Wednesday, July 15, 2015

9th Rock from the Sun

In the short time it took us to go from President Kennedy to President Obama, our space program has managed to travel from one end of our solar system to the other. It's nothing short of amazing when you think about how quickly we went from having no space program at all to having such an informative database built from our actual travels. We have now officially traveled to and photographed every single one of the nine planets we were taught as kids. There really is no limit to what the human mind can achieve, is there?!

For those of you who haven't been following our mission to Pluto, the last of those nine planets to remain photo-less, let me get you all caught up. The United States spent $700 million to create a spacecraft, eventually naming it "New Horizons" and launching it directly into an Earth-and-solar-escape trajectory with an Earth-relative speed of about 16.26 kilometers per second (58,536 km/h; 36,373 mph).

In layman's terms, this means that they launched New Horizons at such a fast speed that it's actually leaving the solar system entirely. There are no engines powerful enough to slow it down at that speed, not even an ion drive, which is the most efficient engine we've got. So basically, whatever photos we do get are going to have to suffice because we only have one shot at this thing, and then.... voila! "Then why'd they launch this thing so fast," you ask? It was the trade-off they had to make in order to do the mission at all because they had to get there very, very quickly to be able to study it before the atmosphere freezes out, as Pluto is moving further away from the sun. Maybe someday we'll be able to send an orbiter to Pluto, but if this is so, we probably won't live to see it, especially since it'd be wiser and easier to put orbiters around the other gas giants first since they have so much more gravity that you can let them do much of the work for you.

But anyway, so we launched this thing, and now — more than nine years and three-billion-plus miles (4.5 light hours) later — New Horizons finally got to Pluto and sent us back our first-ever pictures of the dwarf planet and its five moons, a.k.a. Charon, Styx, Nix, Kerberos and Hydra.

Just minutes before the long-awaited fly-by took place at 7:49 a.m. ET on July 14th, NASA released the final full-frame color image of Pluto by publishing it on Instagram. The photo was taken at about 4 p.m. ET on July 13th, according to NASA, from 476,000 miles away. In the image, we can see the "heart" of Pluto in great detail, craters that we never even knew were there and the planet's dark equatorial belt.

This new image allowed us to finally know for sure the size of the mysterious ninth rock from the sun: 1,473 miles (2,370 kilometers), which is smaller even than North America. (Look at the photo below, which compares the size of Pluto and its largest moon Charon to the size of our Earth.)

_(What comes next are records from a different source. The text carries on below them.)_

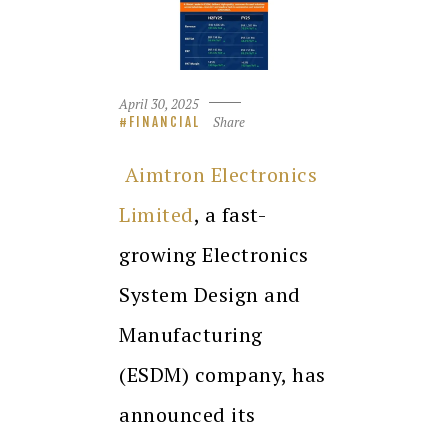
April 30, 2025
Share
FINANCIAL
Aimtron Electronics
Limited
, a fast-
growing Electronics
System Design and
Manufacturing
(ESDM) company, has
announced its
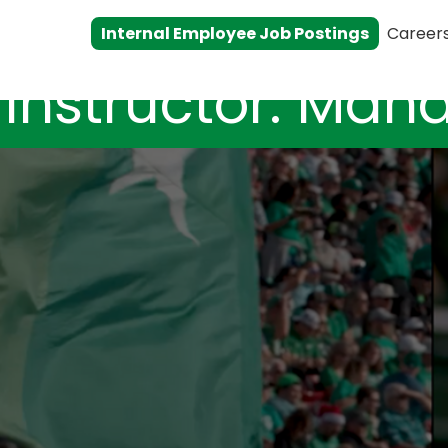
Internal Employee Job Postings
Career
 Instructor: Ma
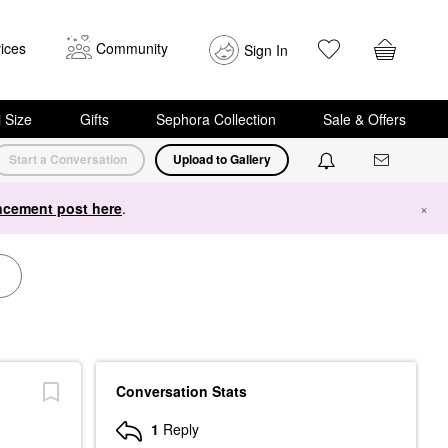
ices
Community
Sign In
i Size
Gifts
Sephora Collection
Sale & Offers
Start a Conversation
Upload to Gallery
cement post here
.
×
Conversation Stats
1
Reply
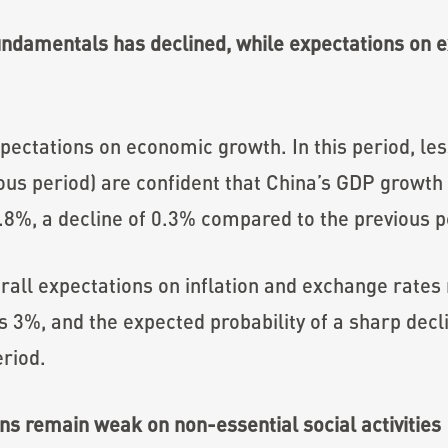
ndamentals has declined, while expectations on e
ectations on economic growth. In this period, les
us period) are confident that China’s GDP growt
.8%, a decline of 0.3% compared to the previous p
all expectations on inflation and exchange rates 
is 3%, and the expected probability of a sharp decl
riod.
s remain weak on non-essential social activities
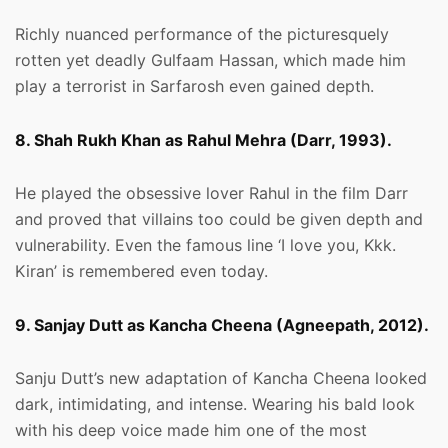
Richly nuanced performance of the picturesquely
rotten yet deadly Gulfaam Hassan, which made him
play a terrorist in Sarfarosh even gained depth.
8. Shah Rukh Khan as Rahul Mehra (Darr, 1993).
He played the obsessive lover Rahul in the film Darr
and proved that villains too could be given depth and
vulnerability. Even the famous line ‘I love you, Kkk.
Kiran’ is remembered even today.
9. Sanjay Dutt as Kancha Cheena (Agneepath, 2012).
Sanju Dutt’s new adaptation of Kancha Cheena looked
dark, intimidating, and intense. Wearing his bald look
with his deep voice made him one of the most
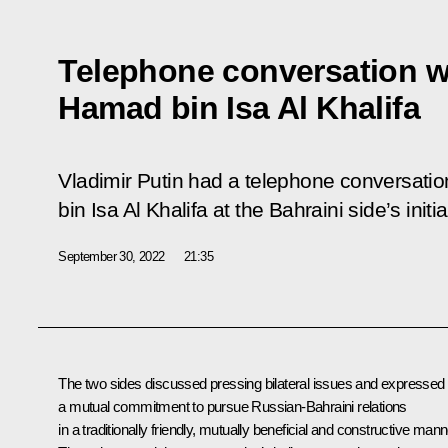
Telephone conversation w
Hamad bin Isa Al Khalifa
Vladimir Putin had a telephone conversati
bin Isa Al Khalifa at the Bahraini side’s initia
September 30, 2022
21:35
The two sides discussed pressing bilateral issues and expressed
a mutual commitment to pursue Russian-Bahraini relations
in a traditionally friendly, mutually beneficial and constructive mann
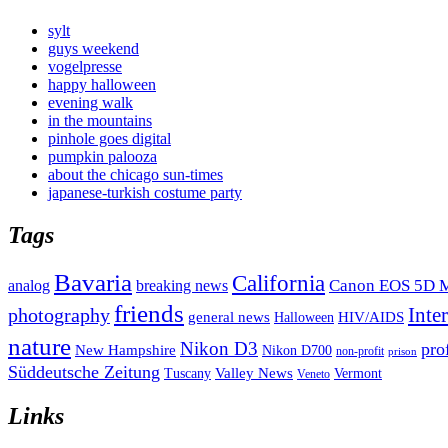
sylt
guys weekend
vogelpresse
happy halloween
evening walk
in the mountains
pinhole goes digital
pumpkin palooza
about the chicago sun-times
japanese-turkish costume party
Tags
Bavaria
California
analog
Canon EOS 5D M
breaking news
friends
Inte
photography
general news
HIV/AIDS
Halloween
nature
Nikon D3
pro
New Hampshire
Nikon D700
non-profit
prison
Süddeutsche Zeitung
Valley News
Tuscany
Vermont
Veneto
Links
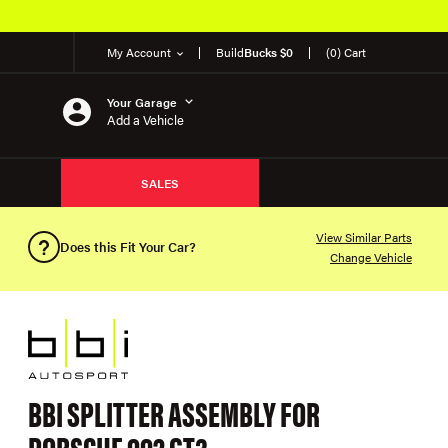
My Account
Build
Bucks $0
(0) Cart
Your Garage
Add a Vehicle
SALES
View Similar Parts
Does this Fit Your Car?
Change Vehicle
BBI SPLITTER ASSEMBLY FOR
PORSCHE 992 GT3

The images that have been released since have shown us a few other interesting tidbits, as well. For instance, from 47,800 miles away, New Horizons took this next photo, showing us that Pluto has ice mountains up to 11,000 feet high — comparable to the height of the Rockies — which cast shadows across a relatively smooth plain. The lack of craters indicates that the surface is quite young, no more than 100 million years old.

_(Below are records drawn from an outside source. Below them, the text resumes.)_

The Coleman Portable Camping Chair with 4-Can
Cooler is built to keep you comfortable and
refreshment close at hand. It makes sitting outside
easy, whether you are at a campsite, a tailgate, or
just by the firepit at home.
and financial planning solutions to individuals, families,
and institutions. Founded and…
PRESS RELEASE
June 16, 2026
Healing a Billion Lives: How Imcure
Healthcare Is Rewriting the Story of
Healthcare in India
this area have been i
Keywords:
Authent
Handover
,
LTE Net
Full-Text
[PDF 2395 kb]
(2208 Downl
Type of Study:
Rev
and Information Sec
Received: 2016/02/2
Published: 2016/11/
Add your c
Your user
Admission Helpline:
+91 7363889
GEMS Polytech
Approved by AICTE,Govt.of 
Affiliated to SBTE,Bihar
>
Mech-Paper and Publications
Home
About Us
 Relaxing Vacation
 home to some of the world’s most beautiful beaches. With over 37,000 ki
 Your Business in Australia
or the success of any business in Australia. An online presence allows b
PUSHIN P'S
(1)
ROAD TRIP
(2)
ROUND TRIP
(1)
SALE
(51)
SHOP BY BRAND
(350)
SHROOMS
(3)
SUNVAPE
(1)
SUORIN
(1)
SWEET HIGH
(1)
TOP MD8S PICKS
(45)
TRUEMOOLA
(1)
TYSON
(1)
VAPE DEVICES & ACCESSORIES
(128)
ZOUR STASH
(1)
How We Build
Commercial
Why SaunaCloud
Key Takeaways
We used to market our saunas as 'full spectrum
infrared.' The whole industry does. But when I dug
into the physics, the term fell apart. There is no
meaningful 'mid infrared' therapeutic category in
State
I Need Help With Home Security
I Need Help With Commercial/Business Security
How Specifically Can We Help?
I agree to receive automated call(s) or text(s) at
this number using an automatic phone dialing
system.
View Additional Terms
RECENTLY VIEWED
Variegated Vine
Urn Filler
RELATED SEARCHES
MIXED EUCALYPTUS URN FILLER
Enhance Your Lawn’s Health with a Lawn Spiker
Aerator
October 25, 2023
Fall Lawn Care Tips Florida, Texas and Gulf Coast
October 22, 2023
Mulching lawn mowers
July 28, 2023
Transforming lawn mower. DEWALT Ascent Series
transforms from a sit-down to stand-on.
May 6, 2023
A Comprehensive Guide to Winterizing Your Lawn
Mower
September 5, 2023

As for Pluto's largest moon, Charon, the next photo — taken from a distance of 289,000 miles — reveals that it has a dark patch, informally called Mordor, at its north pole. Experts believe that this reveals a canyon about four to six miles deep.

There was also this low-resolution image taken of Hydra, a potato-shaped moon that ranks among Pluto's smallest, which was essentially just snapped to try and figure out the size of the thing. Each large pixel in this image is two miles across, which makes this moon roughly 27 miles wide and 20 miles tall. However, since the photo came out so reflective, we likely got an added bit of information, since this might mean it's composed of water ice.

Pluto has fascinated astronomers since 1930, when it was discovered by Clyde Tombaugh using the Lowell Observatory in Flagstaff, Arizona. Some of Tombaugh's ashes are aboard New Horizons, which is the first-ever space mission to explore a world so far away from Earth.

The spacecraft's fly-by of Pluto and its five known moons provides valuable insight into the solar system's "Kuiper Belt," which contains icy objects that range in size from boulders to dwarf planets. Kuiper Belt objects, such as Pluto, can preserve evidence about the early formation of the solar system.

Anyway, this is essentially just a preview of the photos to come. A few more photographs will be released throughout the week, and a much larger set will be released starting in September.

PS: As for all the creepy informal names they've given the different features on the planet, well, that's a whole 'nother conversation for a whole 'nother time.